Theoretical Background
The mathematics behind this calculator draw on three traditions:
Decision Theory (Raiffa & Schlaifer, 1961). The formal foundation. Expected Value of Perfect Information (EVPI) and Expected Value of Sample Information (EVSI) were defined as part of Bayesian decision analysis — the framework for making optimal choices under uncertainty.
Applied Information Economics (Hubbard, 2007/2014). Douglas Hubbard translated academic VOI into business practice. His key contribution is the concept of Expected Opportunity Loss (EOL = P(wrong) × Cost of wrong), which makes VOI accessible without requiring full Bayesian modeling. His finding that organizations routinely measure the wrong variables — investing in low-information-value metrics while ignoring high-value ones — is the motivation for this tool.
Health Economics (Claxton, 1999; Heath et al., 2024). Health economists operationalized VOI more thoroughly than any other field, developing computational methods to determine whether clinical trials are worth funding. The Gaussian approximation (Jalal et al., 2018) and the ISPOR VOI Task Force reports (Fenwick et al., 2020) provide the methodological foundation for simplified EVSI calculation.
Cost of Delay (Eckermann & Willan, 2008; Reinertsen, 2009). The insight that information has a time cost — not just a financial cost — comes from both health technology assessment and lean product development. Eckermann showed that delay costs frequently dominate the research value equation, making fast-but-imperfect studies more valuable than slow-but-rigorous ones.
For the full ROI calculation methodology, see Calculating the ROI of UX Research.
For the broader research technology landscape that includes value assessment, see Research Tools and the ResTech Landscape.
For a framework to evaluate whether AI tools deliver genuine research value, see Evaluating AI Research Tools.
References
- Claxton, K. (1999). The irrelevance of inference: a decision-making approach to the stochastic evaluation of health care technologies. Journal of Health Economics, 18(3), 341–364.

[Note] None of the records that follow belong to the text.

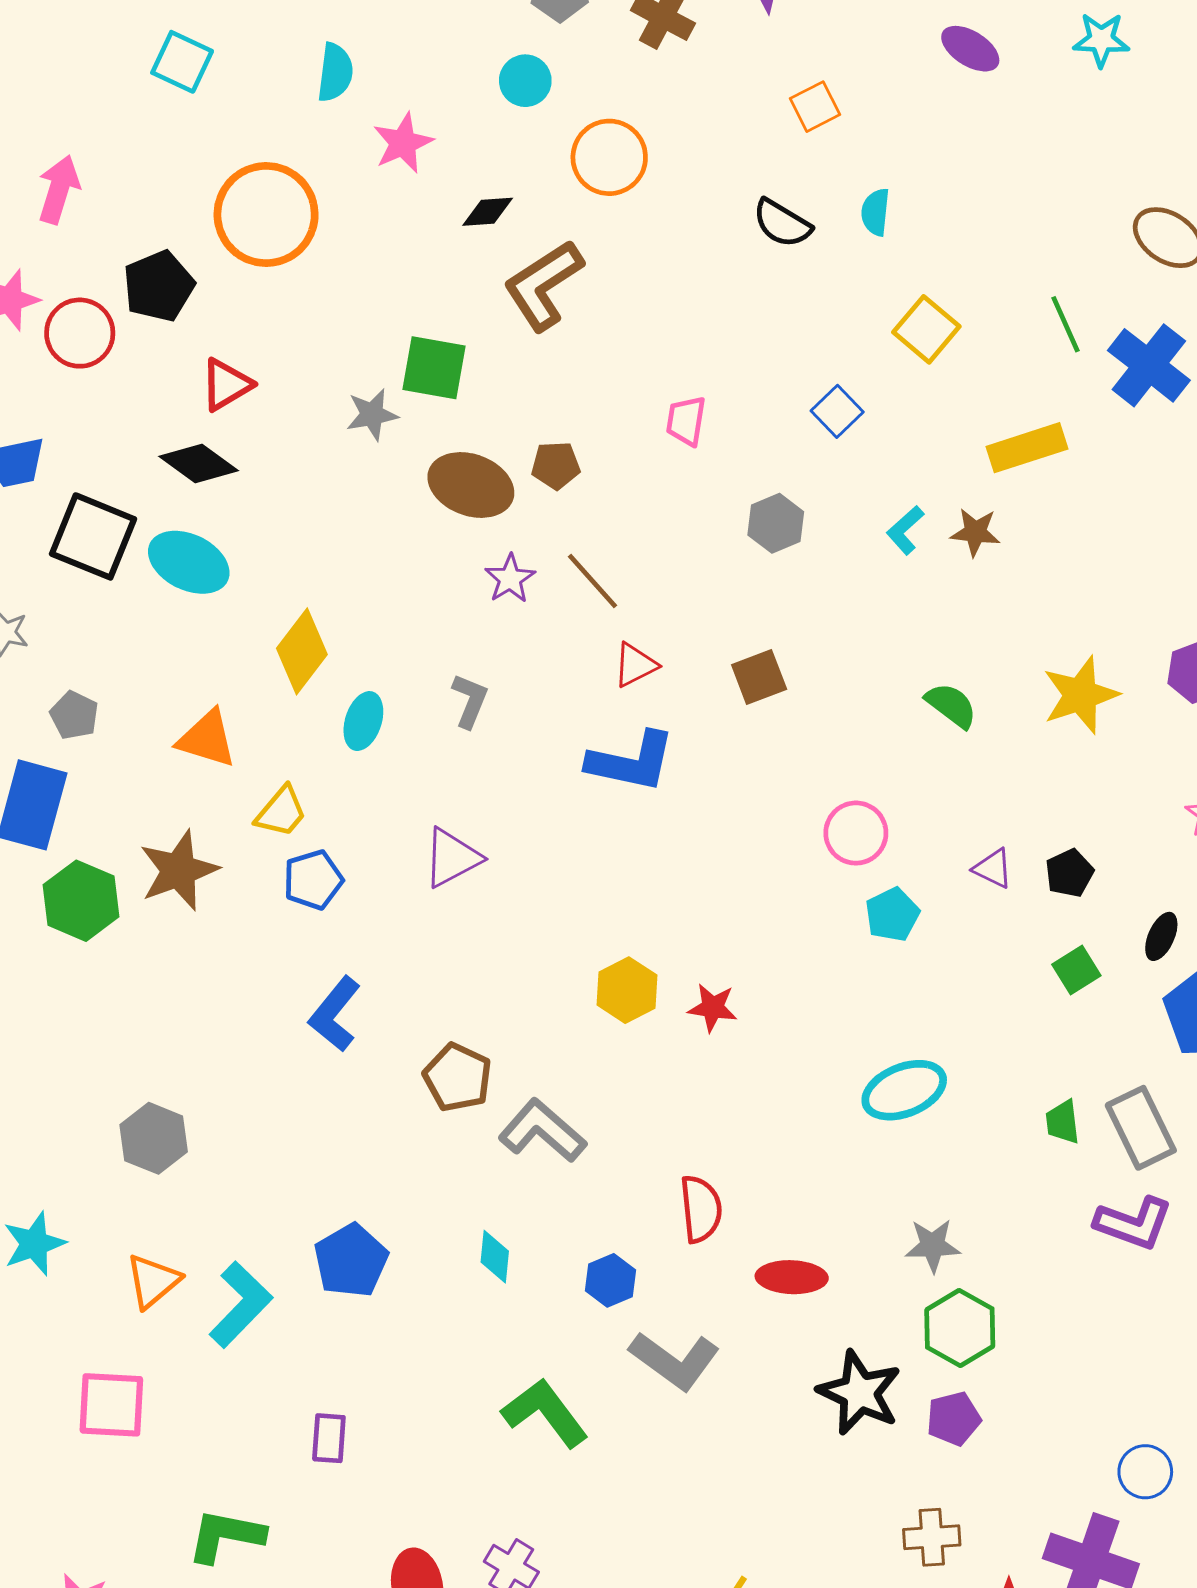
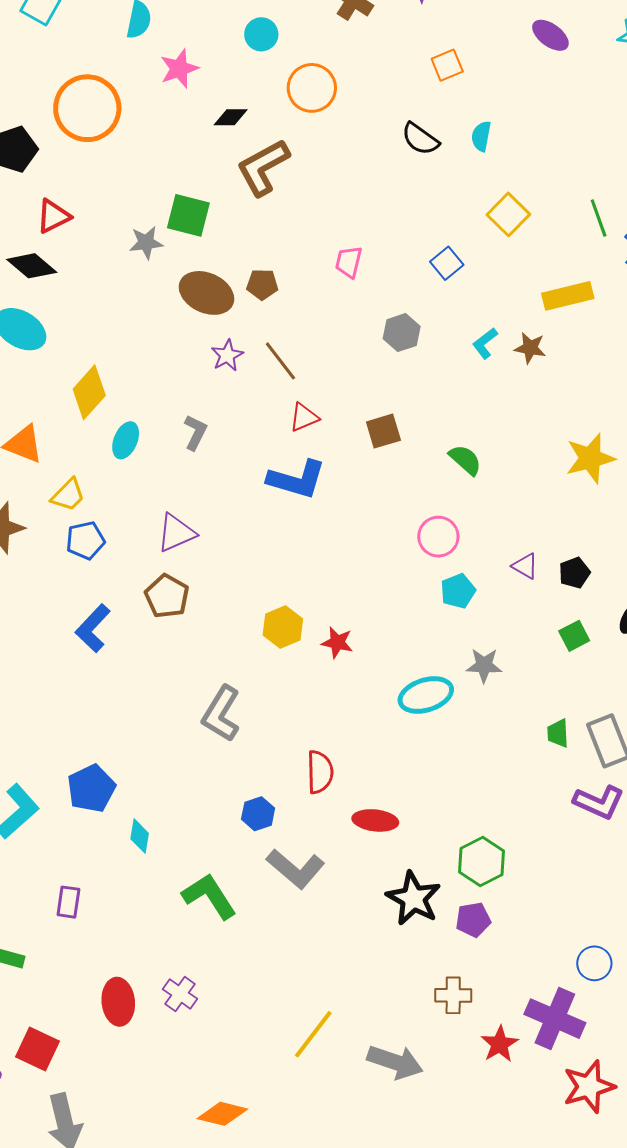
green semicircle: (951, 705) -> (465, 460), moved
brown pentagon: (458, 1077) -> (167, 596), moved
cyan ellipse: (904, 1090) -> (426, 695), moved
gray L-shape: (542, 1131) -> (221, 714), turned -104
gray star: (933, 1246) -> (484, 665), moved
cyan diamond: (495, 1257) -> (140, 836), moved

- Eckermann, S. & Willan, A.R. (2008). Time and expected value of sample information wait for no patient. Value in Health, 11(3), 522–526.
- Fenwick, E., Steuten, L., Knies, S., et al. (2020). Value of information analysis for research decisions — an introduction. Value in Health, 23(2), 139–150.
- Heath, A., Kunst, N. & Jackson, C. (2024). Value of Information for Healthcare Decision-Making. CRC Press.
- Hubbard, D.W. (2014). How to Measure Anything: Finding the Value of Intangibles in Business (3rd ed.). Wiley.
- Jalal, H., Goldhaber-Fiebert, J.D., Kuntz, K.M. (2018). A Gaussian approximation approach for value of information analysis. Medical Decision Making, 38(2), 174–188.
- Raiffa, H. & Schlaifer, R. (1961). Applied Statistical Decision Theory. Harvard University Press.
- Reinertsen, D.G. (2009). The Principles of Product Development Flow (2nd ed.). Celeritas Publishing.
- Runge, M.C., et al. (2023). A simplified method for value of information using constructed scales. Decision Analysis, INFORMS.
- Wilson, E.C.F. (2015). A practical guide to value of information analysis. PharmacoEconomics, 33, 105–121.